Introduction. With increasing interest and clinical research in male sexual disorders, it has become clear that not only psychological but also organic, neurobiological, and genetic factors may play an important role in premature ejaculation (PE).
Aim. This article provides an overview of the different treatment options both for lifelong (primary, “congenital”) and acquired (secondary) PE.
Methods. Review of the literature.
Main Outcome Measures. Currently used treatment options for PE.
Results. Treatments reviewed include psychological/behavioral/sexual counseling therapy, topical anesthetics, dapoxetine, and other selective serotonin reuptake inhibitors (SSRIs), tricyclic antidepressants, and phosphodiesterase-5 (PDE-5) inhibitors.

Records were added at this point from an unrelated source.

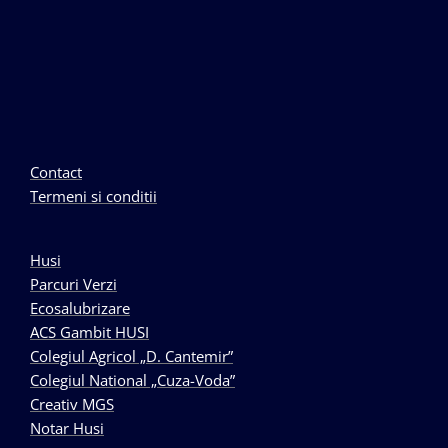
Contact
Termeni si conditii
Husi
Parcuri Verzi
Ecosalubrizare
ACS Gambit HUSI
Colegiul Agricol „D. Cantemir”
Colegiul National „Cuza-Voda”
Creativ MGS
Notar Husi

Conclusions. Before starting any therapy for PE, correct diagnosis has to be made considering the patient's reported intravaginal ejaculatory latency time (IELT) and the duration and type of PE. Concomitant erectile dysfunction (ED) should be either ruled out or proven by appropriate means. In uncomplicated cases of PE with stable partnerships, medical treatment represents the first-choice option with a high likelihood of success. Dapoxetine, where available, or other SSRIs provide suitable therapeutic options with a good risk/benefit profile for patients. In complicated (“difficult-to-treat”) PE patients, a combination of medication and sexual counseling should be considered the first treatment option. Combination therapies of PDE-5 inhibitors and PE-related medications should be offered to patients suffering from comorbid PE and ED, with ED treatment starting first. In those patients with severe PE—IELTs of <30–60 seconds or anteportal ejaculation—combination therapy of topical and oral medications can be offered and may considerably increase IELT, compared with either monotherapy. Porst H. An overview of pharmacotherapy in premature ejaculation. J Sex Med 2011;8(suppl 4):335–341.